_YOUR INSTRUCTIONS_
Return the lines below that contain "Food".

[DATASET EXCERPTS Boundary: Start]

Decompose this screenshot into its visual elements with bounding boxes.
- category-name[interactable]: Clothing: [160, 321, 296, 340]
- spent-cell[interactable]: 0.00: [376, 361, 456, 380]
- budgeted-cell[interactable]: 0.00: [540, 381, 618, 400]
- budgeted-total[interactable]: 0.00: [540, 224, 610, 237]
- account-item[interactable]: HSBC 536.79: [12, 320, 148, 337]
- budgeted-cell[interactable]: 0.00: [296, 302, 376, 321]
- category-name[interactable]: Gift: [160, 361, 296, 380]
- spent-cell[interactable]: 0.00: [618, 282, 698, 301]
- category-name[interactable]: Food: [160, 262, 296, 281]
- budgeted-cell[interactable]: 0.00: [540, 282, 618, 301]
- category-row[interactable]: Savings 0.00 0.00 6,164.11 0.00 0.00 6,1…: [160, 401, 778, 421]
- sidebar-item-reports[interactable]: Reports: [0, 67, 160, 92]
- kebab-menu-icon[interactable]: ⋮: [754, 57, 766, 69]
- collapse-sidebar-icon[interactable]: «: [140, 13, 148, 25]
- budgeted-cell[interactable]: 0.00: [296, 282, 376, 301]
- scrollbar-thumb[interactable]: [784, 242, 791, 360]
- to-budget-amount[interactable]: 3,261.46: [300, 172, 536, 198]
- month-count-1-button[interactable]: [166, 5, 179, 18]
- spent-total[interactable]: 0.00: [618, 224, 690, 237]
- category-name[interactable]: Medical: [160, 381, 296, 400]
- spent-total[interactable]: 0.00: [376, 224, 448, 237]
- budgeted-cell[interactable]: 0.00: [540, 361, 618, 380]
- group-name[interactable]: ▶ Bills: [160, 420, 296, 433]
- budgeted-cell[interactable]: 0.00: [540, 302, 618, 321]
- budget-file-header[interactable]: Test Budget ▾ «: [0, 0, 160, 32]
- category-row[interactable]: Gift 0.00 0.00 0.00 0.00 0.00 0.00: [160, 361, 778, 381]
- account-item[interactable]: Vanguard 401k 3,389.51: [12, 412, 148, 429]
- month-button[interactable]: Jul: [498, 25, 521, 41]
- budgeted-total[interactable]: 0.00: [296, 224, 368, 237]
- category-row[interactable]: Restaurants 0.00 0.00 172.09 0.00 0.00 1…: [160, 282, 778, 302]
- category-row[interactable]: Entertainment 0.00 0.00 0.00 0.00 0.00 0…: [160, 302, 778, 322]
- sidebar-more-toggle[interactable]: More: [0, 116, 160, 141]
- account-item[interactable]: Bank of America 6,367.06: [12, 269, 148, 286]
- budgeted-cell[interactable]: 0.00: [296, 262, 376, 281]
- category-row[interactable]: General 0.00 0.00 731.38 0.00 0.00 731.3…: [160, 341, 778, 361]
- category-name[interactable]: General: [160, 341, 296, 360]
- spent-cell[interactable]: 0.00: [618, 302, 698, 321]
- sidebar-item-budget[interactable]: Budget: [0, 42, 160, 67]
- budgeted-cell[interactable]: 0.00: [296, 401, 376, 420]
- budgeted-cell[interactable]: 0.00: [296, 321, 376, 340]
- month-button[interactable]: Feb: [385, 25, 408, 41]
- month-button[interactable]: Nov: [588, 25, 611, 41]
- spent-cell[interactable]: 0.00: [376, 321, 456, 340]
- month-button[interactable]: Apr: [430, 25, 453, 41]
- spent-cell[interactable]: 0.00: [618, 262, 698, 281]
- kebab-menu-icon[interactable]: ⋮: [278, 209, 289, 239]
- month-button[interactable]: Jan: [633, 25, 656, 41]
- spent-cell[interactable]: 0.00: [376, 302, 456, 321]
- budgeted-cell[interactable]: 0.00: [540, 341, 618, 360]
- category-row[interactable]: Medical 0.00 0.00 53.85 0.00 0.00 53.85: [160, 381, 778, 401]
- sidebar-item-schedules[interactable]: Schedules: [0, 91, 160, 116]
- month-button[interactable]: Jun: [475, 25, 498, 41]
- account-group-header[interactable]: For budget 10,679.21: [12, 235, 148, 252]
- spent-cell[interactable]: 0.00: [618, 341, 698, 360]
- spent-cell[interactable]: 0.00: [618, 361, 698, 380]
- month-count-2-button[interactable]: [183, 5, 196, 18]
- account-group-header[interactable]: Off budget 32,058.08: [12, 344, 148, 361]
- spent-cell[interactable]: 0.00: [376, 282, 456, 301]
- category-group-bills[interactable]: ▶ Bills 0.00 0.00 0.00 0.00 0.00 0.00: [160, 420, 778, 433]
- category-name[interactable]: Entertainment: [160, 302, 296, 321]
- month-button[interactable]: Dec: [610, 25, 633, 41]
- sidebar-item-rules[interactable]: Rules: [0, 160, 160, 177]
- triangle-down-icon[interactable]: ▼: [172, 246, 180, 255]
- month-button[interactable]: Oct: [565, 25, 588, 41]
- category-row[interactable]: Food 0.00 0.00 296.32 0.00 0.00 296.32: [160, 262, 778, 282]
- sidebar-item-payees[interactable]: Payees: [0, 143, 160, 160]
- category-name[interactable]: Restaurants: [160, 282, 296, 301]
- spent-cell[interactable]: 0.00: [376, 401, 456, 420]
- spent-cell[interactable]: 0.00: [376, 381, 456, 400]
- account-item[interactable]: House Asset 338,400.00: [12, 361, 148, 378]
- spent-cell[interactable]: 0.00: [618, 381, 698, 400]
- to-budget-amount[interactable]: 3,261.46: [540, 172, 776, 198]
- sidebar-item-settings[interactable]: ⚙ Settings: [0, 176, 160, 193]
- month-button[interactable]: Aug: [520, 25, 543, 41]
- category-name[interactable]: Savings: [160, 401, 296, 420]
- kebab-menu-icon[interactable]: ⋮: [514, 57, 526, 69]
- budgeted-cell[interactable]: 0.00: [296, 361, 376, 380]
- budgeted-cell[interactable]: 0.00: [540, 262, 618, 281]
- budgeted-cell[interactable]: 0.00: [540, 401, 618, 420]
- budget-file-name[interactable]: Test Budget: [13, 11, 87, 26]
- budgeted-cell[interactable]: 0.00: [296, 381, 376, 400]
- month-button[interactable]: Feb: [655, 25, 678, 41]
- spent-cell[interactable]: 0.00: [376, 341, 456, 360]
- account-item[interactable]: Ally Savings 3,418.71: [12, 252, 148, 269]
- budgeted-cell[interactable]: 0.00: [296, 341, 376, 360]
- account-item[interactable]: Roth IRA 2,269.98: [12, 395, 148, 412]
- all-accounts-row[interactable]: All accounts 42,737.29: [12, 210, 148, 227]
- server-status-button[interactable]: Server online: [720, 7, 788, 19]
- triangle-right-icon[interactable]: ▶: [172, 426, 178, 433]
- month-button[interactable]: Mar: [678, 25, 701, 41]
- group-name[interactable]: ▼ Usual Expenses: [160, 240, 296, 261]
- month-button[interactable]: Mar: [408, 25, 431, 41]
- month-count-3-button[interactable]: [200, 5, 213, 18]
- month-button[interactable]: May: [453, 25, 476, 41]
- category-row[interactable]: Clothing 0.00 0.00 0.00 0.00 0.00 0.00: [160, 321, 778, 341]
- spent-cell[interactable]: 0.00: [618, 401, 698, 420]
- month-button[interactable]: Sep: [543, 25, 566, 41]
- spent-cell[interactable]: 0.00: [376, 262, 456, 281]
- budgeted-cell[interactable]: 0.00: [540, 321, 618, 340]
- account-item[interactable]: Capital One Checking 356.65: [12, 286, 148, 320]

[DATASET EXCERPTS Boundary: End]

_RESPONSE AREA_
- category-name[interactable]: Food: [160, 262, 296, 281]
- category-row[interactable]: Food 0.00 0.00 296.32 0.00 0.00 296.32: [160, 262, 778, 282]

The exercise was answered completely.